= Parallel college =

A parallel college was a privately owned educational institution in Kerala (a state of India) that was neither affiliated with nor recognized by any university, but that offered unofficial training following the courseware of a university. This system worked, in that most of the universities in Kerala allowed "private registration", in which a student could register in a university for a course, then pursue an academic programme without being admitted to a college or a university department. Students could learn the course material by themselves, then appear for examination at the university. Such students who pursued a 'private study' often relied on parallel colleges for tuition and guidance. The system was popular in Kerala because the total intake capacity of the affiliated colleges were insufficient to accommodate the aspirants for higher (tertiary) education.

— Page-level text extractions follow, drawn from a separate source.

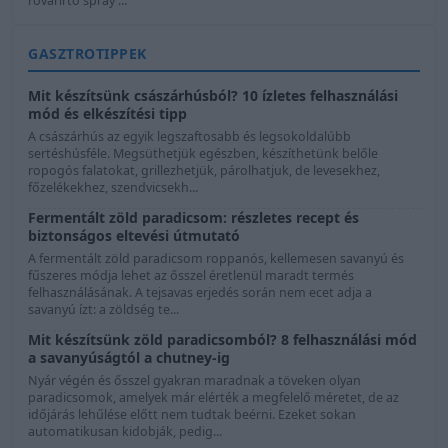
rovarirtó spray ...
GASZTROTIPPEK
Mit készítsünk császárhúsból? 10 ízletes felhasználási
mód és elkészítési tipp
A császárhús az egyik legszaftosabb és legsokoldalúbb
sertéshúsféle. Megsüthetjük egészben, készíthetünk belőle
ropogós falatokat, grillezhetjük, párolhatjuk, de levesekhez,
főzelékekhez, szendvicsekh...
Fermentált zöld paradicsom: részletes recept és
biztonságos eltevési útmutató
A fermentált zöld paradicsom roppanós, kellemesen savanyú és
fűszeres módja lehet az ősszel éretlenül maradt termés
felhasználásának. A tejsavas erjedés során nem ecet adja a
savanyú ízt: a zöldség te...
Mit készítsünk zöld paradicsomból? 8 felhasználási mód
a savanyúságtól a chutney-ig
Nyár végén és ősszel gyakran maradnak a töveken olyan
paradicsomok, amelyek már elérték a megfelelő méretet, de az
időjárás lehűlése előtt nem tudtak beérni. Ezeket sokan
automatikusan kidobják, pedig...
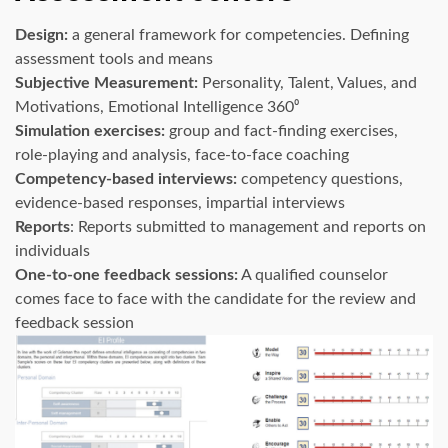
Design:
a general framework for competencies. Defining
assessment tools and means
Subjective Measurement:
Personality, Talent, Values, and
Motivations, Emotional Intelligence 360⁰
Simulation exercises:
group and fact-finding exercises,
role-playing and analysis, face-to-face coaching
Competency-based interviews:
competency questions,
evidence-based responses, impartial interviews
Reports
: Reports submitted to management and reports on
individuals
One-to-one feedback sessions:
A qualified counselor
comes face to face with the candidate for the review and
feedback session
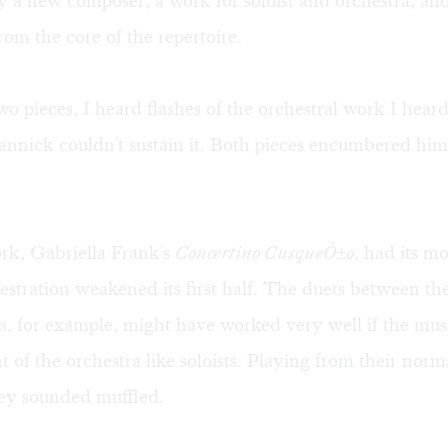
 a new composer, a work for soloist and orchestra, an
m the core of the repertoire.
two pieces, I heard flashes of the orchestral work I heard
annick couldn't sustain it. Both pieces encumbered hi
k, Gabriella Frank's
Concertino CusqueÓ±o
, had its m
estration weakened its first half. The duets between the
rs, for example, might have worked very well if the mus
nt of the orchestra like soloists. Playing from their norm
hey sounded muffled.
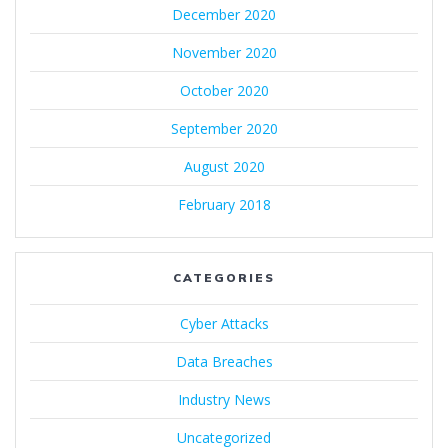
December 2020
November 2020
October 2020
September 2020
August 2020
February 2018
CATEGORIES
Cyber Attacks
Data Breaches
Industry News
Uncategorized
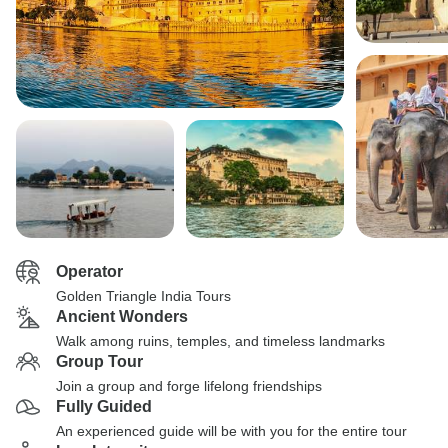
Operator
Golden Triangle India Tours
Ancient Wonders
Walk among ruins, temples, and timeless landmarks
Group Tour
Join a group and forge lifelong friendships
Fully Guided
An experienced guide will be with you for the entire tour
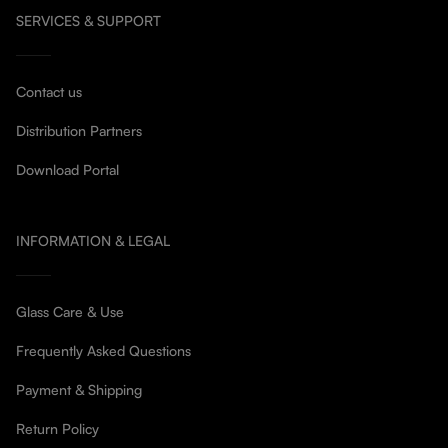
SERVICES & SUPPORT
Contact us
Distribution Partners
Download Portal
INFORMATION & LEGAL
Glass Care & Use
Frequently Asked Questions
Payment & Shipping
Return Policy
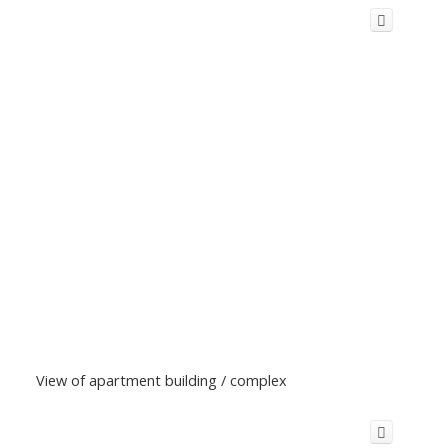
View of apartment building / complex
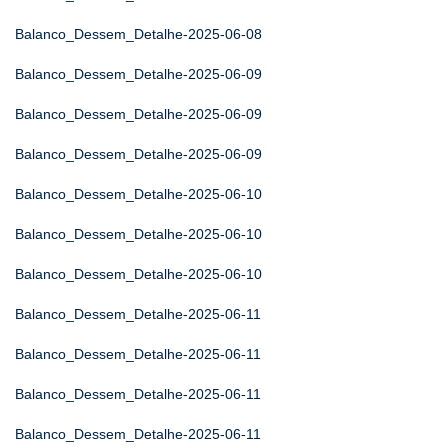
Balanco_Dessem_Detalhe-2025-06-08
Balanco_Dessem_Detalhe-2025-06-09
Balanco_Dessem_Detalhe-2025-06-09
Balanco_Dessem_Detalhe-2025-06-09
Balanco_Dessem_Detalhe-2025-06-10
Balanco_Dessem_Detalhe-2025-06-10
Balanco_Dessem_Detalhe-2025-06-10
Balanco_Dessem_Detalhe-2025-06-11
Balanco_Dessem_Detalhe-2025-06-11
Balanco_Dessem_Detalhe-2025-06-11
Balanco_Dessem_Detalhe-2025-06-11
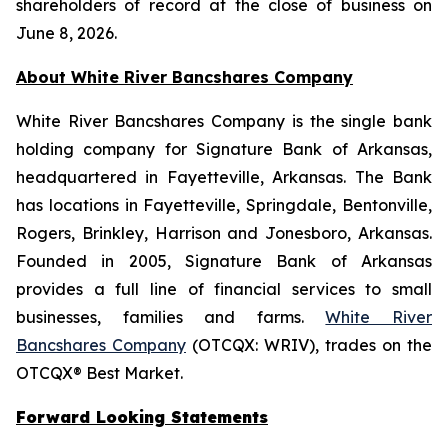
shareholders of record at the close of business on
June 8, 2026.
About White River Bancshares Company
White River Bancshares Company is the single bank
holding company for Signature Bank of Arkansas,
headquartered in Fayetteville, Arkansas. The Bank
has locations in Fayetteville, Springdale, Bentonville,
Rogers, Brinkley, Harrison and Jonesboro, Arkansas.
Founded in 2005, Signature Bank of Arkansas
provides a full line of financial services to small
businesses, families and farms.
White River
Bancshares Company
(OTCQX: WRIV), trades on the
OTCQX® Best Market.
Forward Looking Statements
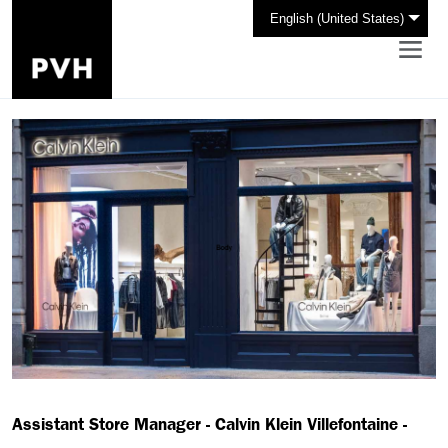
English (United States)
Assistant Store Manager - Calvin Klein Villefontaine -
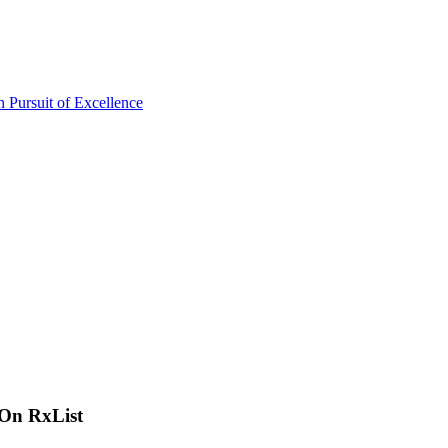
 On RxList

Parallel colleges were always small-scale institutions with very limited facilities. They offered training only in 'arts' (social sciences and literature) or 'commerce' faculties (BA, B.Com, MA, M.Com) and never in 'science' or 'technical' faculties. This was because science courses required lab facilities.

== Demise ==
Parallel colleges were very popular and were, in fact, centres of education for the masses in the 1970s through 1990s. They were also a source of employment for many. But by the end of the 2000s this system has come to an end, following the state's opening of the higher education sector to private investors, which caused a surge in the number of private engineering colleges and other privately owned professional colleges, thus leaving many of the conventional (affiliated) degree colleges under-populated, eliminating the reason for the parallel system.

== Tutorial colleges ==
Tutorial colleges are institutions similar to parallel colleges with more limited scope. While parallel colleges impart full training to its students, tutorial colleges merely supplement the lessons given by colleges or schools.